Investor Presentation
Logotype for Antero Resources Corporation

Antero Resources (AR) Investor Presentation summary

Event summary combining transcript, slides, and related documents.

Logotype for Antero Resources Corporation

Investor Presentation summary

17 Dec, 2025

Market fundamentals and demand drivers

  • U.S. natural gas storage fell below the 5-year average in early 2025, with the largest winter withdrawal in a decade driven by record power burn and surging LNG demand.

  • LNG export capacity is set to grow by 20 Bcf/d by 2030, with rapid ramp-up at facilities like Plaquemines outpacing expectations and supporting higher Gulf basis pricing.

  • U.S. natural gas demand is forecast to grow by ~29 Bcf/d by 2030, led by LNG exports, Mexico pipeline exports, and increased electricity demand from data centers and electrification.

  • Power burn demand has broken records every month in winter 2025, and residential/commercial demand in January 2025 was the highest on record.

  • Natural gas has become the dominant power generation source, growing by ~6 Bcf/d from 2021 to 2024, while coal, nuclear, and other sources declined.

Supply constraints and regional dynamics

  • Major gas basins, including Appalachia and Haynesville, face takeaway constraints and require higher prices to maintain production, with Haynesville's breakeven at ~$3.50+.

  • Permian and Haynesville takeaway capacity is increasing, but growth is expected to moderate as new pipelines come online and legacy capacity becomes constrained.

  • Appalachia and Permian regions continue to experience wide basis differentials due to limited transport capacity, impacting in-basin pricing.

  • Net imports from Canada are expected to decline moderately through 2026 as Canadian LNG exports ramp up and production growth slows.

  • U.S. exports to Mexico are rising, driven by increased power burn demand, with a 1.5 Bcf/d increase forecasted by year-end 2026.

Price outlook and market implications

  • Natural gas prices are highly correlated to storage levels, with deficits to the 5-year average historically resulting in price spikes above $8/MMBtu.

  • TGP 500L basis pricing has strengthened as Plaquemines LNG start-up exceeded expectations, supporting higher regional prices.

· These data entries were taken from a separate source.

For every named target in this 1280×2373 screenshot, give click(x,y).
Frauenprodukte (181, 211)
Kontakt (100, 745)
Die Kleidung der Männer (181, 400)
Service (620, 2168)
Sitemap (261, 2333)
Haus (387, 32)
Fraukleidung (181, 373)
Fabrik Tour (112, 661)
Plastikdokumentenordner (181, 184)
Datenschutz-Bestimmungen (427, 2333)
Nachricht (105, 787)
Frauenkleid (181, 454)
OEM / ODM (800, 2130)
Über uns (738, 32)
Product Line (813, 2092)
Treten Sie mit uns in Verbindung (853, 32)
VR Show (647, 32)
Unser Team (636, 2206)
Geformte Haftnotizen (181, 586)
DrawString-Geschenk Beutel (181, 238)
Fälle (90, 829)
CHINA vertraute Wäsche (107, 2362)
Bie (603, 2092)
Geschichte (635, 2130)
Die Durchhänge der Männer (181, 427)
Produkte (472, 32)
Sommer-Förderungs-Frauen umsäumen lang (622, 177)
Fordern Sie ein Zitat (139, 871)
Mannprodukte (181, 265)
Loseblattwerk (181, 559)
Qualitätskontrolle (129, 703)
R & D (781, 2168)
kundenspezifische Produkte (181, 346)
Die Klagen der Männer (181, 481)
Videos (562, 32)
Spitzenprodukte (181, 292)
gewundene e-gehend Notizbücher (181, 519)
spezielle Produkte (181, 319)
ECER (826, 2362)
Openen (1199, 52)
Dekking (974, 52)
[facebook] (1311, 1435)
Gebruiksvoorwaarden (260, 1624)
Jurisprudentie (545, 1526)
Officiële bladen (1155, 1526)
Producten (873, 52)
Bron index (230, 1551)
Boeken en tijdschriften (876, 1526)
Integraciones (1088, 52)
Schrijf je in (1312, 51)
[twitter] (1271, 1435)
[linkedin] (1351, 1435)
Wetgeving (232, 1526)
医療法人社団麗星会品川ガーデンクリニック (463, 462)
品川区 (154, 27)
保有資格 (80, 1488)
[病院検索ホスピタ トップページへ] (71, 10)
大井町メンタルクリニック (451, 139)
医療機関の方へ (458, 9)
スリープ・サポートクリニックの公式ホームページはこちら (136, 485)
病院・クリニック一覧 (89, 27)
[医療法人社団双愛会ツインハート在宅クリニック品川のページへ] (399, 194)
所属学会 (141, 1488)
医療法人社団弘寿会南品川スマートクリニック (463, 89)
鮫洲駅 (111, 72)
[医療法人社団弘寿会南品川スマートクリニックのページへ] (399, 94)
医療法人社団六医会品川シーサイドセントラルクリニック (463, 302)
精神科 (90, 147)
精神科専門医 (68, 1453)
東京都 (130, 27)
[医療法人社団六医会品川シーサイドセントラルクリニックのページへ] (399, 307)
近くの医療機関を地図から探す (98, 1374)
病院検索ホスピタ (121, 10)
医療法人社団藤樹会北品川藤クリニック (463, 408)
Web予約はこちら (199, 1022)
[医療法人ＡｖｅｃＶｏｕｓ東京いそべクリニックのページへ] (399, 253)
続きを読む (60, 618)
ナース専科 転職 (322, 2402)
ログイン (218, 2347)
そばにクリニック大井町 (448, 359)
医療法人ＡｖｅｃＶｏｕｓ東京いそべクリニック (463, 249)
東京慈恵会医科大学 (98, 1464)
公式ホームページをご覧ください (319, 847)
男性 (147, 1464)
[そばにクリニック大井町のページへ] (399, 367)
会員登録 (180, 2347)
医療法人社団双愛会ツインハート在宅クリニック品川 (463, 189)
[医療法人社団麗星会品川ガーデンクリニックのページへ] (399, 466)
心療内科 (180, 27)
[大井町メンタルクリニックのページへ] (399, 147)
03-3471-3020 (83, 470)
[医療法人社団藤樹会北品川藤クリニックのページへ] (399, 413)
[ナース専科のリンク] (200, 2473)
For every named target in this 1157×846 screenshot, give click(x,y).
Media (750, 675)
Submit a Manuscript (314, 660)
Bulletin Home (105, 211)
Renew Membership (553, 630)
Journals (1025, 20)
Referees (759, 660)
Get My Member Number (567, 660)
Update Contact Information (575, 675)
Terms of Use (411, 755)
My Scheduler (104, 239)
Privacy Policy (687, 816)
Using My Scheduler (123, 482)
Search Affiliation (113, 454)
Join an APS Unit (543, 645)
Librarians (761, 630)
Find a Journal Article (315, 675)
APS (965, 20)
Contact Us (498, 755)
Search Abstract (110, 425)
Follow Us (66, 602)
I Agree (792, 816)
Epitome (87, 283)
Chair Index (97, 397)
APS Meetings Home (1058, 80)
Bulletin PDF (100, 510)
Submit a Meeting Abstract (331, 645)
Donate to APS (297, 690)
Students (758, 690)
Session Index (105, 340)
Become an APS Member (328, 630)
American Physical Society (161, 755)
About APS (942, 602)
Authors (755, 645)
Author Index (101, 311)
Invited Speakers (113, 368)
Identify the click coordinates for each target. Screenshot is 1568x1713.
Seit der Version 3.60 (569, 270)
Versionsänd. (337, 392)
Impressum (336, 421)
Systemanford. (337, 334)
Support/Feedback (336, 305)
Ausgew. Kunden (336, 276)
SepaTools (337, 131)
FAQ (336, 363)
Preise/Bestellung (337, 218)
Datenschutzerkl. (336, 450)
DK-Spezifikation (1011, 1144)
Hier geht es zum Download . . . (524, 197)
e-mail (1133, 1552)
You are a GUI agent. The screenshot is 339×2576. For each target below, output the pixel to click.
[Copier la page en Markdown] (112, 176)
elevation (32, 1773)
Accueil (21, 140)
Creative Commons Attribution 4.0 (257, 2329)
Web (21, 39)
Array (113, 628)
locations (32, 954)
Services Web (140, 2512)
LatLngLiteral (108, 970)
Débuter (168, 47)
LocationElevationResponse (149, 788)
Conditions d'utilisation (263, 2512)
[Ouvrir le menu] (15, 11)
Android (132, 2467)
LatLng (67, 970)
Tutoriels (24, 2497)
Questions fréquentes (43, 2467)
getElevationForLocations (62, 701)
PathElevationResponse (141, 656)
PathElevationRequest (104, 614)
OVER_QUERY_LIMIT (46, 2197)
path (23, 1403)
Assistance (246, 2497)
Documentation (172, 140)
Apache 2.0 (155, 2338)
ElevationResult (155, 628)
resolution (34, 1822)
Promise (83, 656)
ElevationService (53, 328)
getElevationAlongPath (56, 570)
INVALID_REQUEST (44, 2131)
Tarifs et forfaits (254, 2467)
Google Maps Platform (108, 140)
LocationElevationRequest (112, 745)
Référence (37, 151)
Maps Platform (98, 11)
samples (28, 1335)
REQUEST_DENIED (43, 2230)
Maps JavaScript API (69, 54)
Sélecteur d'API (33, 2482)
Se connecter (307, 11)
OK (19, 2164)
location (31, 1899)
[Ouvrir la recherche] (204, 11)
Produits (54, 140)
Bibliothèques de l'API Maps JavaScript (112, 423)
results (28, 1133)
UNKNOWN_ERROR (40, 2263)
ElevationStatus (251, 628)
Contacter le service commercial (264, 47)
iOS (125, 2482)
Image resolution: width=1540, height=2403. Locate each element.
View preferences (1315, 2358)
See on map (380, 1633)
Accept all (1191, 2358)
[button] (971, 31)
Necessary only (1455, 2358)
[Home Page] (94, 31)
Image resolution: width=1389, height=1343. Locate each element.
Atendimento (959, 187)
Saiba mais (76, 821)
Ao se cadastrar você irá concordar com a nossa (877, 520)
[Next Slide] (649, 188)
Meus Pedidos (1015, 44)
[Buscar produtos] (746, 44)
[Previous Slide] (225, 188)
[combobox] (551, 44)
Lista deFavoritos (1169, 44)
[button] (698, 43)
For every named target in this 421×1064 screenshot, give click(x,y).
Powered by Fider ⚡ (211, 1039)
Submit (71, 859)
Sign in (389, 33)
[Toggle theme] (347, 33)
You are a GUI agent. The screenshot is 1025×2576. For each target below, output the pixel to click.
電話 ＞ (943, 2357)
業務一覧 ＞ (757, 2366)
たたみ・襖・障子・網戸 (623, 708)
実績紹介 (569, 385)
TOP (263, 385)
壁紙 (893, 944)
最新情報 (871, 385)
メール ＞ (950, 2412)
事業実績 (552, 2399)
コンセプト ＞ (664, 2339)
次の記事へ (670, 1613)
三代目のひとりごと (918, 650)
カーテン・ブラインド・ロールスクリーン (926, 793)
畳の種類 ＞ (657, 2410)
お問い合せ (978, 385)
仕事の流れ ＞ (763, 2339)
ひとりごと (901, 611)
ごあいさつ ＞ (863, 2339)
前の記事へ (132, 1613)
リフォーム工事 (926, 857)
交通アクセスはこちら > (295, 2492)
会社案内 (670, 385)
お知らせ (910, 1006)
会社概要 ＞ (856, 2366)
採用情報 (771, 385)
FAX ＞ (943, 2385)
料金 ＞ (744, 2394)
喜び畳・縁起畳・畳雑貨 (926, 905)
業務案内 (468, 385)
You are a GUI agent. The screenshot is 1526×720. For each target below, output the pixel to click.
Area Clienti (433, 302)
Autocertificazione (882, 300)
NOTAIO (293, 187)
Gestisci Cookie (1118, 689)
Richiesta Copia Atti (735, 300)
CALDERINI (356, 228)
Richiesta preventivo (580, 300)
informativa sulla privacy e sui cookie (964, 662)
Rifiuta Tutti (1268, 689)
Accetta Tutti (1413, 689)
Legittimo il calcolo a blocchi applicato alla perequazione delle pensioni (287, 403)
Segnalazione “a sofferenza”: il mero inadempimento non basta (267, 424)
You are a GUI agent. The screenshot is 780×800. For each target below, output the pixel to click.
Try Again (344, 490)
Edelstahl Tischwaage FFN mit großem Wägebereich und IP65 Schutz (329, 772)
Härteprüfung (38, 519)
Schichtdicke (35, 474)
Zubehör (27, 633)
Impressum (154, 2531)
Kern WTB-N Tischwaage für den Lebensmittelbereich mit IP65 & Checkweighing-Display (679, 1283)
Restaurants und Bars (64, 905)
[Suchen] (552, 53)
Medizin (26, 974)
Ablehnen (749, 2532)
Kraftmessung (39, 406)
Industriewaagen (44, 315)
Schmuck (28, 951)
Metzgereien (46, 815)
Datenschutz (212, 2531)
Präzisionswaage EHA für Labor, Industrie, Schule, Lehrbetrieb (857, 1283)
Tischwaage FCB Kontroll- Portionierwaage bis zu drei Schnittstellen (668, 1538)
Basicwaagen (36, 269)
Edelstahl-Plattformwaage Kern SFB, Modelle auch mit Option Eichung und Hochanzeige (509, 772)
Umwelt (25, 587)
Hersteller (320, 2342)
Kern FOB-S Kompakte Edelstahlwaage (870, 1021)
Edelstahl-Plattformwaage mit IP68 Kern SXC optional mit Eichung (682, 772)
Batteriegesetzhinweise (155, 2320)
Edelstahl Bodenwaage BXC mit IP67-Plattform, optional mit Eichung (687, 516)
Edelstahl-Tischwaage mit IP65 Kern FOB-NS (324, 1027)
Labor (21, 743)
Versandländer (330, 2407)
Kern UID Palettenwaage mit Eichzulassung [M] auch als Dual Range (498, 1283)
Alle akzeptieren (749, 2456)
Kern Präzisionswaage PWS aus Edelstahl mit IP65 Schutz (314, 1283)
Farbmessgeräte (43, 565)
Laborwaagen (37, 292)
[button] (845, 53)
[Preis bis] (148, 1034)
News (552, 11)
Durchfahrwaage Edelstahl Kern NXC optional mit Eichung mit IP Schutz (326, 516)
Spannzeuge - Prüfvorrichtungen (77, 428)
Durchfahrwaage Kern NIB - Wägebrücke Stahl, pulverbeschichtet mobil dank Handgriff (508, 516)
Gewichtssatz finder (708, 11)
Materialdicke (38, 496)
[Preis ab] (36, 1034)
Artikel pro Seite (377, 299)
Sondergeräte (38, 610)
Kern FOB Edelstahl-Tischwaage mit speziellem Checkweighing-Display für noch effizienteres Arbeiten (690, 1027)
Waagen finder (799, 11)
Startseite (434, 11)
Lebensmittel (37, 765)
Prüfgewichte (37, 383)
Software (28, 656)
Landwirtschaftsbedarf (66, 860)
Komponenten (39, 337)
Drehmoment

  • Not all Gulf Coast transport is equal; Tier 1 transport (TGP 500L) offers more favorable differentials to Henry Hub compared to Tier 2/3 routes.

  • Reduced coal-to-gas switching due to coal plant retirements limits the ability to offset high gas prices, further tightening the market.

  • Large-scale coal plant retirements through 2030 provide upside for natural gas power generation demand.